══ Supplied data ══

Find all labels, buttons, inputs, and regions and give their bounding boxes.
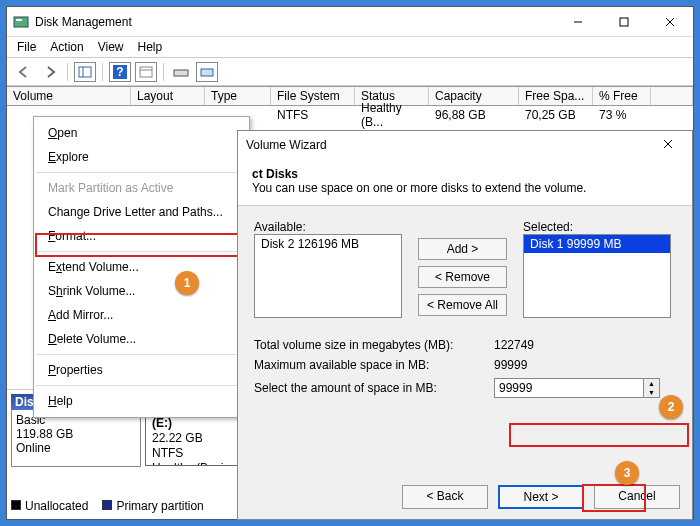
toolbar-icon-2[interactable] [135,62,157,82]
toolbar-icon-3[interactable] [170,62,192,82]
cell-free: 70,25 GB [519,108,593,122]
available-listbox[interactable]: Disk 2 126196 MB [254,234,402,318]
annotation-badge-1: 1 [175,271,199,295]
ctx-explore[interactable]: Explore [34,145,249,169]
svg-rect-6 [79,67,91,77]
menu-action[interactable]: Action [50,40,83,54]
selected-label: Selected: [523,220,671,234]
next-button[interactable]: Next > [498,485,584,509]
svg-rect-0 [14,17,28,27]
cell-capacity: 96,88 GB [429,108,519,122]
toolbar-icon-4[interactable] [196,62,218,82]
back-icon[interactable] [13,62,35,82]
cell-fs: NTFS [271,108,355,122]
col-pct[interactable]: % Free [593,87,651,105]
volume-size: 22.22 GB NTFS [152,431,203,460]
legend: Unallocated Primary partition [11,499,204,513]
svg-rect-13 [201,69,213,76]
col-volume[interactable]: Volume [7,87,131,105]
spinner[interactable]: ▲▼ [644,378,660,398]
legend-unallocated: Unallocated [25,499,88,513]
wizard-title: Volume Wizard [246,138,652,152]
spinner-up-icon[interactable]: ▲ [644,379,659,388]
menu-view[interactable]: View [98,40,124,54]
minimize-button[interactable] [555,7,601,37]
help-icon[interactable]: ? [109,62,131,82]
max-space-label: Maximum available space in MB: [254,358,494,372]
context-menu: Open Explore Mark Partition as Active Ch… [33,116,250,418]
ctx-mark-active: Mark Partition as Active [34,176,249,200]
menu-help[interactable]: Help [138,40,163,54]
app-icon [13,14,29,30]
disk-management-window: Disk Management File Action View Help ? … [6,6,694,520]
select-space-label: Select the amount of space in MB: [254,381,494,395]
col-free[interactable]: Free Spa... [519,87,593,105]
forward-icon[interactable] [39,62,61,82]
wizard-header: ct Disks You can use space on one or mor… [238,159,692,206]
available-label: Available: [254,220,402,234]
close-button[interactable] [647,7,693,37]
ctx-open[interactable]: Open [34,121,249,145]
total-size-label: Total volume size in megabytes (MB): [254,338,494,352]
col-capacity[interactable]: Capacity [429,87,519,105]
spinner-down-icon[interactable]: ▼ [644,388,659,397]
annotation-badge-3: 3 [615,461,639,485]
cancel-button[interactable]: Cancel [594,485,680,509]
ctx-change-letter[interactable]: Change Drive Letter and Paths... [34,200,249,224]
legend-unallocated-icon [11,500,21,510]
legend-primary: Primary partition [116,499,203,513]
list-item[interactable]: Disk 1 99999 MB [524,235,670,253]
ctx-help[interactable]: Help [34,389,249,413]
toolbar: ? [7,58,693,86]
titlebar: Disk Management [7,7,693,37]
svg-rect-10 [140,67,152,77]
col-fs[interactable]: File System [271,87,355,105]
add-button[interactable]: Add > [418,238,507,260]
ctx-properties[interactable]: Properties [34,358,249,382]
max-space-value: 99999 [494,358,654,372]
ctx-add-mirror[interactable]: Add Mirror... [34,303,249,327]
col-type[interactable]: Type [205,87,271,105]
remove-all-button[interactable]: < Remove All [418,294,507,316]
wizard-subheading: You can use space on one or more disks t… [252,181,678,195]
svg-rect-3 [620,18,628,26]
svg-rect-12 [174,70,188,76]
back-button[interactable]: < Back [402,485,488,509]
wizard-close-button[interactable] [652,138,684,152]
cell-status: Healthy (B... [355,101,429,129]
legend-primary-icon [102,500,112,510]
ctx-shrink-volume[interactable]: Shrink Volume... [34,279,249,303]
menu-file[interactable]: File [17,40,36,54]
list-item[interactable]: Disk 2 126196 MB [255,235,401,253]
disk-size: 119.88 GB [16,427,136,441]
space-input[interactable] [494,378,644,398]
ctx-delete-volume[interactable]: Delete Volume... [34,327,249,351]
ctx-extend-volume[interactable]: Extend Volume... [34,255,249,279]
svg-text:?: ? [116,65,123,79]
toolbar-icon-1[interactable] [74,62,96,82]
annotation-badge-2: 2 [659,395,683,419]
svg-rect-1 [16,19,22,21]
volume-grid-header: Volume Layout Type File System Status Ca… [7,86,693,106]
col-layout[interactable]: Layout [131,87,205,105]
volume-status: Healthy (Basic Data [152,461,229,466]
wizard-heading: ct Disks [252,167,678,181]
maximize-button[interactable] [601,7,647,37]
disk-status: Online [16,441,136,455]
menubar: File Action View Help [7,37,693,58]
window-title: Disk Management [35,15,132,29]
cell-pct: 73 % [593,108,651,122]
ctx-format[interactable]: Format... [34,224,249,248]
total-size-value: 122749 [494,338,654,352]
selected-listbox[interactable]: Disk 1 99999 MB [523,234,671,318]
remove-button[interactable]: < Remove [418,266,507,288]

═══

• _What to do_
Which lines in the records above include the word "window"? Copy them out.

• _Output of the task_
disk-management-window: Disk Management File Action View Help ? … [6,6,694,520]
window-title: Disk Management [35,15,132,29]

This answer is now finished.